SEARCH

SEARCH BY CITATION

Keywords:

  • Sentinel node biopsy;
  • molecular staging;
  • oral cancer;
  • metastasis;
  • real-time polymerase chain reaction;
  • Level of Evidence: 4

Abstract

Objectives/Hypothesis:

Clinical staging of early head and neck squamous cell carcinoma (SCCHN) is often inaccurate, leading to elective neck dissection to detect the 30% of patients with micrometastatic disease. Sentinel node biopsy accurately stages the regional lymphatics, but intraoperative pathology is only moderately sensitive, and final pathology takes several days to complete. To facilitate immediate neck dissection where necessary, we have identified several promising marker genes of SCCHN metastasis and developed a rapid, accurate, and automated quantitative real-time polymerase chain reaction (PCR) (qRT-PCR) assay for intraoperative use.

Study Design:

Prospective tissue collection, retrospective pathologic correlation with qRT-PCR.

Methods:

From a 40-gene marker screen, we quantified expression of 11 potential tumor genes using a test set of primary tumors (n = 32) and metastatic (n = 19) and benign (n = 10) lymph nodes. Eight patients' paired primary tumor and metastatic nodes were included. A validation set of 442 grossly tumor-negative nodes was evaluated for expression of the most promising markers, comparing metastasis detection by qRT-PCR with pathologic analysis (hematoxylin and eosin and immunohistochemistry). A novel multiplexed, automated, single-tube qRT-PCR assay was used to analyze more than 100 lymph nodes using a two-marker, 35-minute assay to determine its negative predictive value.

Results:

Based on expression of 11 tumor-associated genes from the marker screen, the two most promising markers of SCCHN metastasis in the test set, pemphigus vulgaris antigen (PVA) and tumor-associated calcium signal transducer 1 (TACSTD1), also known as epithelial cell adhesion molecule (EpCAM), were selected.
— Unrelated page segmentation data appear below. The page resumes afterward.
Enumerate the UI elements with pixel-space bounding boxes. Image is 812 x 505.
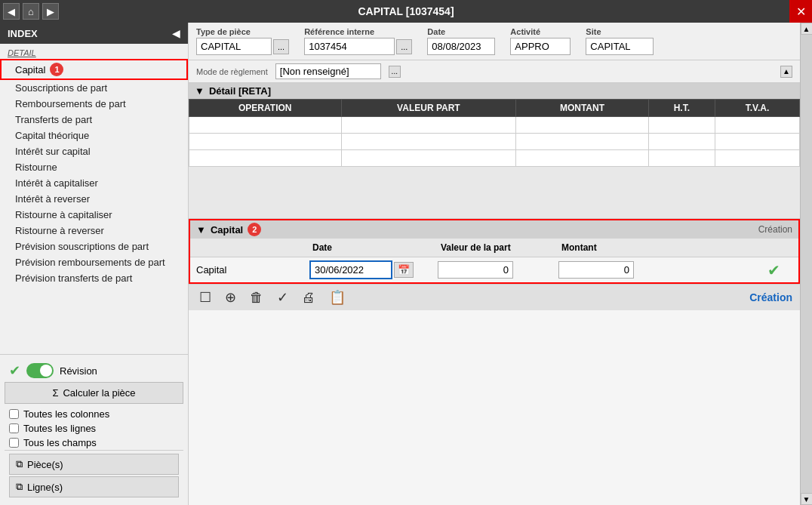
mode-reglement-btn[interactable]: ... (389, 66, 401, 78)
scroll-up-button[interactable]: ▲ (780, 66, 792, 78)
sidebar-item-ristourne[interactable]: Ristourne (0, 159, 188, 175)
col-header-date: Date (309, 241, 438, 254)
capital-badge: 1 (50, 63, 63, 76)
ref-interne-label: Référence interne (304, 27, 412, 36)
footer-btns: ⧉ Pièce(s) ⧉ Ligne(s) (5, 450, 183, 500)
activite-group: Activité (510, 27, 571, 55)
header-extra: Mode de règlement ... ▲ (189, 60, 800, 83)
all-columns-checkbox[interactable] (9, 409, 19, 419)
sidebar-collapse-button[interactable]: ◀ (172, 27, 180, 39)
window-title: CAPITAL [1037454] (358, 5, 454, 17)
capital-badge: 2 (248, 223, 261, 236)
sidebar-item-remboursements[interactable]: Remboursements de part (0, 96, 188, 112)
nav-home-button[interactable]: ⌂ (23, 3, 39, 20)
site-group: Site (586, 27, 654, 55)
index-label: INDEX (8, 28, 38, 39)
col-tva: T.V.A. (715, 100, 800, 117)
all-lines-row: Toutes les lignes (5, 421, 183, 436)
type-piece-input[interactable] (196, 38, 272, 55)
col-valeur-part: VALEUR PART (341, 100, 516, 117)
sidebar-bottom: ✔ Révision Σ Calculer la pièce Toutes le… (0, 354, 188, 505)
col-montant: MONTANT (516, 100, 648, 117)
title-bar: ◀ ⌂ ▶ CAPITAL [1037454] ✕ (0, 0, 812, 23)
sidebar-item-interet-reverser[interactable]: Intérêt à reverser (0, 191, 188, 207)
scroll-top-button[interactable]: ▲ (801, 23, 813, 35)
all-lines-checkbox[interactable] (9, 423, 19, 433)
content-area: Type de pièce ... Référence interne ... … (189, 23, 800, 505)
detail-table-container: OPERATION VALEUR PART MONTANT H.T. T.V.A… (189, 99, 800, 218)
toolbar-add-button[interactable]: ⊕ (222, 288, 239, 307)
capital-date-picker-button[interactable]: 📅 (394, 262, 414, 278)
toolbar-validate-button[interactable]: ✓ (274, 288, 291, 307)
type-piece-browse-button[interactable]: ... (273, 39, 289, 54)
toolbar-checkbox-button[interactable]: ☐ (196, 288, 214, 307)
pieces-button[interactable]: ⧉ Pièce(s) (9, 454, 179, 475)
activite-value-row (510, 38, 571, 55)
capital-section-header: ▼ Capital 2 Création (190, 220, 798, 239)
toolbar-print-button[interactable]: 🖨 (299, 288, 318, 307)
table-row (189, 134, 800, 150)
scroll-bottom-button[interactable]: ▼ (801, 493, 813, 505)
close-button[interactable]: ✕ (789, 0, 812, 23)
ref-interne-input[interactable] (304, 38, 395, 55)
type-piece-label: Type de pièce (196, 27, 289, 36)
revision-toggle[interactable] (26, 363, 54, 378)
date-input[interactable] (427, 38, 495, 55)
mode-reglement-label: Mode de règlement (196, 67, 268, 76)
mode-reglement-input[interactable] (275, 63, 381, 79)
capital-date-input[interactable] (309, 260, 392, 279)
date-label: Date (427, 27, 495, 36)
capital-col-headers: Date Valeur de la part Montant (190, 239, 798, 257)
capital-montant-input[interactable] (558, 261, 634, 279)
bottom-toolbar: ☐ ⊕ 🗑 ✓ 🖨 📋 Création (189, 284, 800, 310)
capital-validate-button[interactable]: ✔ (755, 261, 792, 279)
nav-back-button[interactable]: ◀ (3, 3, 20, 20)
ref-interne-group: Référence interne ... (304, 27, 412, 55)
type-piece-value-row: ... (196, 38, 289, 55)
check-icon: ✔ (9, 362, 20, 379)
capital-valeur-part-cell (438, 261, 558, 279)
sidebar-item-capital[interactable]: Capital 1 (0, 59, 188, 80)
col-ht: H.T. (648, 100, 715, 117)
main-layout: INDEX ◀ DETAIL Capital 1 Souscriptions d… (0, 23, 812, 505)
sidebar-item-prevision-transferts[interactable]: Prévision transferts de part (0, 270, 188, 286)
sidebar-item-interet-capitaliser[interactable]: Intérêt à capitaliser (0, 175, 188, 191)
col-header-valeur-part: Valeur de la part (438, 241, 558, 254)
title-bar-nav: ◀ ⌂ ▶ (0, 3, 59, 20)
toolbar-delete-button[interactable]: 🗑 (247, 288, 266, 307)
activite-input[interactable] (510, 38, 571, 55)
sidebar-item-prevision-souscriptions[interactable]: Prévision souscriptions de part (0, 239, 188, 254)
site-value-row (586, 38, 654, 55)
detail-table: OPERATION VALEUR PART MONTANT H.T. T.V.A… (189, 99, 800, 167)
capital-valeur-part-input[interactable] (438, 261, 513, 279)
sigma-icon: Σ (52, 387, 58, 399)
sidebar-item-transferts[interactable]: Transferts de part (0, 112, 188, 128)
lignes-button[interactable]: ⧉ Ligne(s) (9, 476, 179, 497)
sidebar-item-capital-theorique[interactable]: Capital théorique (0, 128, 188, 143)
sidebar-item-ristourne-capitaliser[interactable]: Ristourne à capitaliser (0, 207, 188, 223)
detail-collapse-icon[interactable]: ▼ (195, 85, 205, 97)
sidebar-item-ristourne-reverser[interactable]: Ristourne à reverser (0, 223, 188, 239)
capital-row-label: Capital (196, 264, 309, 276)
detail-title: Détail [RETA] (209, 85, 271, 97)
detail-table-body (189, 117, 800, 167)
bottom-toolbar-left: ☐ ⊕ 🗑 ✓ 🖨 📋 (196, 288, 349, 307)
toolbar-export-button[interactable]: 📋 (326, 288, 349, 307)
nav-forward-button[interactable]: ▶ (42, 3, 59, 20)
capital-title: Capital (211, 224, 243, 236)
sidebar-item-souscriptions[interactable]: Souscriptions de part (0, 80, 188, 96)
sidebar-item-interet-capital[interactable]: Intérêt sur capital (0, 143, 188, 159)
sidebar-header: INDEX ◀ (0, 23, 188, 44)
type-piece-group: Type de pièce ... (196, 27, 289, 55)
detail-section: ▼ Détail [RETA] OPERATION VALEUR PART MO… (189, 83, 800, 219)
pieces-icon: ⧉ (16, 458, 23, 470)
ref-interne-browse-button[interactable]: ... (396, 39, 412, 54)
site-label: Site (586, 27, 654, 36)
all-fields-checkbox[interactable] (9, 438, 19, 448)
detail-header: ▼ Détail [RETA] (189, 83, 800, 99)
sidebar-item-prevision-remboursements[interactable]: Prévision remboursements de part (0, 254, 188, 270)
col-header-montant: Montant (558, 241, 755, 254)
calculer-button[interactable]: Σ Calculer la pièce (5, 382, 183, 404)
site-input[interactable] (586, 38, 654, 55)
capital-collapse-icon[interactable]: ▼ (196, 224, 206, 236)
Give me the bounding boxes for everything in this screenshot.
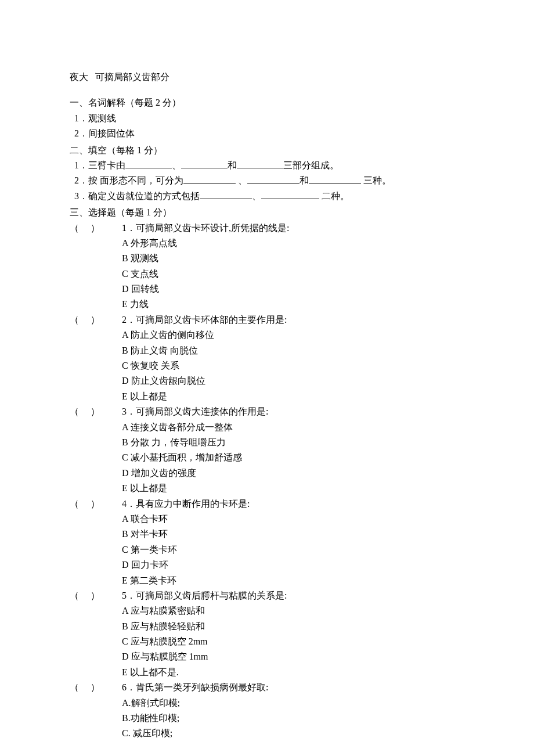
fill1-sep1: 、: [172, 160, 181, 170]
q4-option-a: A 联合卡环: [70, 512, 464, 527]
q5-option-c: C 应与粘膜脱空 2mm: [70, 634, 464, 649]
fill3-pre: 确定义齿就位道的方式包括: [88, 191, 200, 201]
section1-item-2: 2．间接固位体: [70, 126, 464, 141]
fill1-sep2: 和: [228, 160, 237, 170]
fill1-tail: 三部分组成。: [283, 160, 339, 170]
q1-option-d: D 回转线: [70, 282, 464, 297]
fill2-blank-3: [309, 174, 361, 183]
q5-stem: 5．可摘局部义齿后腭杆与粘膜的关系是:: [122, 588, 464, 603]
q3-option-d: D 增加义齿的强度: [70, 466, 464, 481]
q3-stem: 3．可摘局部义齿大连接体的作用是:: [122, 404, 464, 419]
fill2-num: 2．: [74, 175, 88, 185]
q2-option-c: C 恢复咬 关系: [70, 358, 464, 373]
q6-option-c: C. 减压印模;: [70, 726, 464, 741]
q3-paren: （ ）: [70, 404, 122, 419]
fill2-pre: 按 面形态不同，可分为: [88, 175, 183, 185]
section2-heading: 二、填空（每格 1 分）: [70, 143, 464, 158]
fill3-sep1: 、: [252, 191, 261, 201]
section2-item-3: 3．确定义齿就位道的方式包括、 二种。: [70, 189, 464, 204]
fill2-tail: 三种。: [361, 175, 391, 185]
q2-stem: 2．可摘局部义齿卡环体部的主要作用是:: [122, 312, 464, 327]
q5-option-a: A 应与粘膜紧密贴和: [70, 603, 464, 618]
q5-paren: （ ）: [70, 588, 122, 603]
question-6: （ ） 6．肯氏第一类牙列缺损病例最好取:: [70, 680, 464, 695]
q4-option-c: C 第一类卡环: [70, 542, 464, 557]
question-5: （ ） 5．可摘局部义齿后腭杆与粘膜的关系是:: [70, 588, 464, 603]
fill3-blank-2: [261, 189, 319, 199]
fill2-blank-2: [247, 174, 300, 183]
section3-heading: 三、选择题（每题 1 分）: [70, 205, 464, 220]
fill1-blank-2: [181, 159, 228, 168]
fill3-blank-1: [200, 189, 252, 199]
q1-option-a: A 外形高点线: [70, 236, 464, 251]
q1-paren: （ ）: [70, 221, 122, 236]
q3-option-a: A 连接义齿各部分成一整体: [70, 420, 464, 435]
fill1-num: 1．: [74, 160, 88, 170]
question-1: （ ） 1．可摘局部义齿卡环设计,所凭据的线是:: [70, 221, 464, 236]
title-main: 可摘局部义齿部分: [95, 72, 169, 82]
fill2-blank-1: [183, 174, 236, 183]
q5-option-d: D 应与粘膜脱空 1mm: [70, 649, 464, 664]
q6-option-b: B.功能性印模;: [70, 711, 464, 726]
q3-option-e: E 以上都是: [70, 481, 464, 496]
q4-option-d: D 回力卡环: [70, 557, 464, 573]
q3-option-c: C 减小基托面积，增加舒适感: [70, 450, 464, 465]
section2-item-2: 2．按 面形态不同，可分为 、和 三种。: [70, 173, 464, 188]
section2-item-1: 1．三臂卡由、和三部分组成。: [70, 158, 464, 173]
q4-option-e: E 第二类卡环: [70, 573, 464, 588]
q6-stem: 6．肯氏第一类牙列缺损病例最好取:: [122, 680, 464, 695]
q4-option-b: B 对半卡环: [70, 527, 464, 542]
q1-option-c: C 支点线: [70, 267, 464, 282]
fill1-pre: 三臂卡由: [88, 160, 125, 170]
fill1-blank-3: [237, 159, 283, 168]
q2-option-b: B 防止义齿 向脱位: [70, 343, 464, 358]
q3-option-b: B 分散 力，传导咀嚼压力: [70, 435, 464, 450]
question-4: （ ） 4．具有应力中断作用的卡环是:: [70, 496, 464, 512]
title-prefix: 夜大: [70, 72, 88, 82]
document-page: 夜大 可摘局部义齿部分 一、名词解释（每题 2 分） 1．观测线 2．间接固位体…: [0, 0, 534, 756]
q5-option-b: B 应与粘膜轻轻贴和: [70, 619, 464, 634]
q4-stem: 4．具有应力中断作用的卡环是:: [122, 496, 464, 512]
q2-option-a: A 防止义齿的侧向移位: [70, 327, 464, 343]
q2-option-d: D 防止义齿龈向脱位: [70, 373, 464, 388]
q1-stem: 1．可摘局部义齿卡环设计,所凭据的线是:: [122, 221, 464, 236]
fill2-sep1: 、: [236, 175, 247, 185]
fill2-sep2: 和: [300, 175, 309, 185]
q2-option-e: E 以上都是: [70, 389, 464, 404]
q1-option-b: B 观测线: [70, 251, 464, 266]
document-title: 夜大 可摘局部义齿部分: [70, 70, 464, 85]
section1-heading: 一、名词解释（每题 2 分）: [70, 95, 464, 110]
fill3-tail: 二种。: [319, 191, 349, 201]
section1-item-1: 1．观测线: [70, 111, 464, 126]
q2-paren: （ ）: [70, 312, 122, 327]
fill1-blank-1: [125, 159, 172, 168]
q6-paren: （ ）: [70, 680, 122, 695]
fill3-num: 3．: [74, 191, 88, 201]
q5-option-e: E 以上都不是.: [70, 665, 464, 680]
question-2: （ ） 2．可摘局部义齿卡环体部的主要作用是:: [70, 312, 464, 327]
q1-option-e: E 力线: [70, 297, 464, 312]
question-3: （ ） 3．可摘局部义齿大连接体的作用是:: [70, 404, 464, 419]
q4-paren: （ ）: [70, 496, 122, 512]
q6-option-a: A.解剖式印模;: [70, 696, 464, 711]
Development of a multiplexed qRT-PCR assay for the detection of metastasis compared favorably with pathologic analysis in the additional 442-node set. A rapid, multiplexed assay using PVA and TACSTD1 demonstrated excellent reproducibility, linearity, and accuracy (≈96% negative predictive value) for identifying positive (n = 40) and negative (n = 62) nodes in a validation subset.

Conclusions:

Detection of metastatic SCCHN using multiplexed qRT-PCR can be rapid, accurate, and automated and may enable sentinel node biopsy to be used for intraoperative decision-making. PCR amplification of tumor marker genes is an effective method of intraoperative molecular staging of SCCHN and could more appropriately guide application of neck dissection in pN+ SCCHN patients, sparing 60% to 70% of pN0 patients from unnecessary neck dissection. This technique may also be used for identifying residual neck disease posttreatment, using outpatient fine-needle aspiration biopsy specimens.